Le scénario est construit comme un Anime, on rencontre de nouveaux personnages avec des sous histoires adjacentes qui rend le background et l'histoire beaucoup plus épaisse qu'il n'en paraît. Les dialogues sont dans le ton d'une aventure classé shōnen, on a le droit a moult running gags et vannes qui font mouche, des sous-entendus sexués, en bas mot nous nous retrouvons avec la formule bien rôdé pour nous faire aimer les personnages, et bordel, c'est qu'ils sont attachants ces cons. On est pas épargné par deux nanas désignées pour combler l'idéal féminin du point de vue d'un otaku en manque de sein maternel (L'antagoniste principal et la générale), deux autres personnages pour les fans de Yaoi pour prendre son joint par deux mains. Mais le chara-design fait preuve de retenue pour les autres protagonistes, de justesse et de classe. J'ai plus particulièrement une préférence pour Karna, une Redhead à la Robin des Bois tout en justesse. L'ambiance et l'esthétique globale du jeu jouent aussi pour la réussite du jeu. L'esthétique est certes très austère, mais participe aussi à l'image d'un jeu Ys, la saga n'a jamais été reconnue pour le design de ses personnages, mais la simplicité et son mélange médiévalo Anime joue beaucoup sur l'image, la personnalité et la réussite de la saga, et c'est cela qu'on retrouve dans Memories of Celceta. L'ambiance du jeu reprend la sauce de ses ainés, on est toujours en proie à se faire dégommer par n'importe quel monstre, surtout le mode nightmare qui vous sanctionne dès que vous ratez une coche. La Musique quant à elle joue toujours entre deux tons, on a les ballades symphoniques douces et enivrantes d'un côté puis de l'autre on a des ballades pété à coup de riff de guitare électrique accompagnant l'ambiance frénétique et dynamique des combats.

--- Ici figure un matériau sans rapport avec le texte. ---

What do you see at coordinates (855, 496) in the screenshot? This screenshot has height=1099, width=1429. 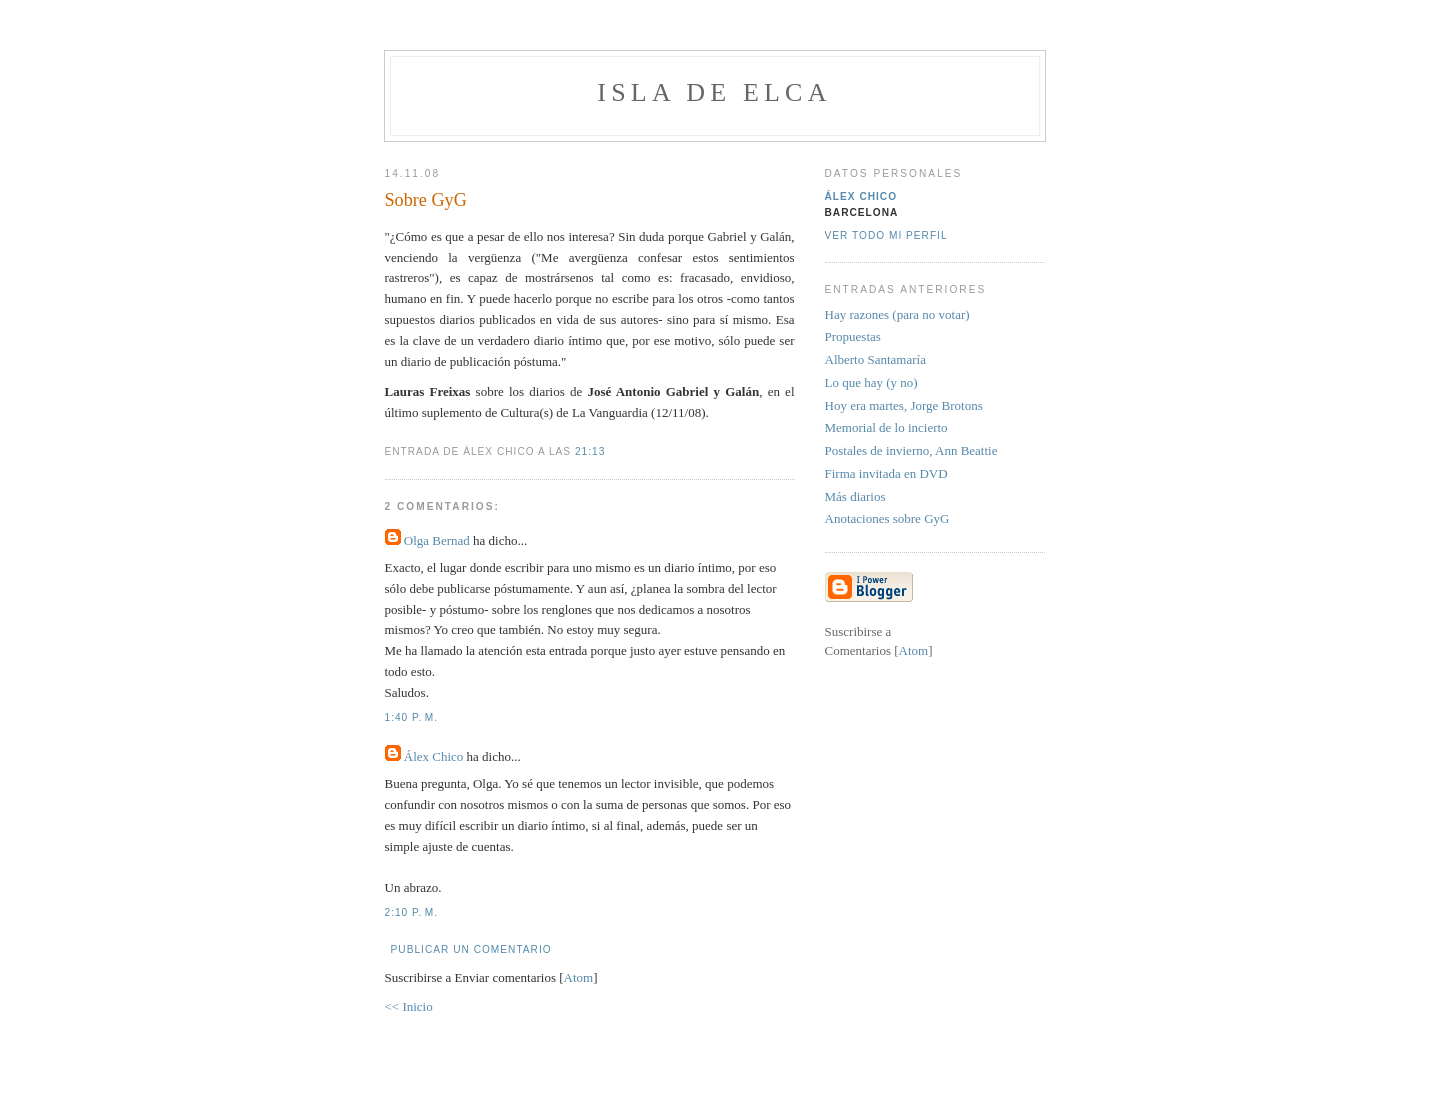 I see `Más diarios` at bounding box center [855, 496].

Ys Memories of Celceta fait partie de ces miraculés du J-RPG moderne, échappant presque tous les vices d'une production "jeu de rôle fan service Otakuesque" dont on a l'habitude de bouffer venant du japon tout en gardant une identité propre et un fond des plus intérressant. Memories of Celceta propose une aventure à l'ambiance et l'esthétique réussies. Graphiquement et techniquement on a connu mieux certes, mais on se retrouve dans un jeu à la jouabilité rodée et sympathique à jouer qui nous permet de prendre plaisir à continuer le périple. YS MOC se classe aisément dans la longue liste des Must have exclusif à la Psvita, et potentiellement dans la catégorie meilleure RPG de l'année.